While shop-bought glacé cherries certainly look nice, any claim to actually being a "cherry" is nominal. Processing the fruit starts with it being soaked in a preservative solution (containing E211 and E220*), before being placed in a sugar syrup augmented with glucose. The cherry's colour and flavour suffer during the process and so are supplemented with the addition of a red dye (E129), and both artificial and natural flavourings.

With all that going on, surely a home made one would taste better? How would it look? Like a seagull spotting a stray chip, or better yet a bit of cake, I spotted an opportunity and swooped in to seize it: I was going to make glacé cherries.
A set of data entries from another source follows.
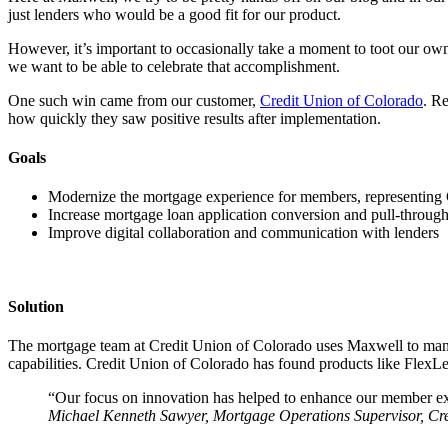
just lenders who would be a good fit for our product.
However, it’s important to occasionally take a moment to toot our ow
we want to be able to celebrate that accomplishment.
One such win came from our customer,
Credit Union of Colorado
. R
how quickly they saw positive results after implementation.
Goals
Modernize the mortgage experience for members, representing
Increase mortgage loan application conversion and pull-through
Improve digital collaboration and communication with lenders
Solution
The mortgage team at Credit Union of Colorado uses Maxwell to mana
capabilities. Credit Union of Colorado has found products like FlexLett
“Our focus on innovation has helped to enhance our member ex
Michael Kenneth Sawyer, Mortgage Operations Supervisor, Cr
But first, some homework. I had a handy book from Bronwyn which had a section on preserving fruit which would have served well if it wasn't for the fact that I'd lost it. I ransacked my library and found instead a recipe in James Martin's "Desserts" which involved steeping the cherries over a six day period in syrup - I decided to use that (incidentally, his "Great British Winter" book has an awesome recipe for christmas cake, which I intend using these cherries in). While I now had a recipe, I needed to understand why it worked the way it did. After a little digging, M. Shafiur Rahman's "Handbook on Food Preservation" offered an explanation.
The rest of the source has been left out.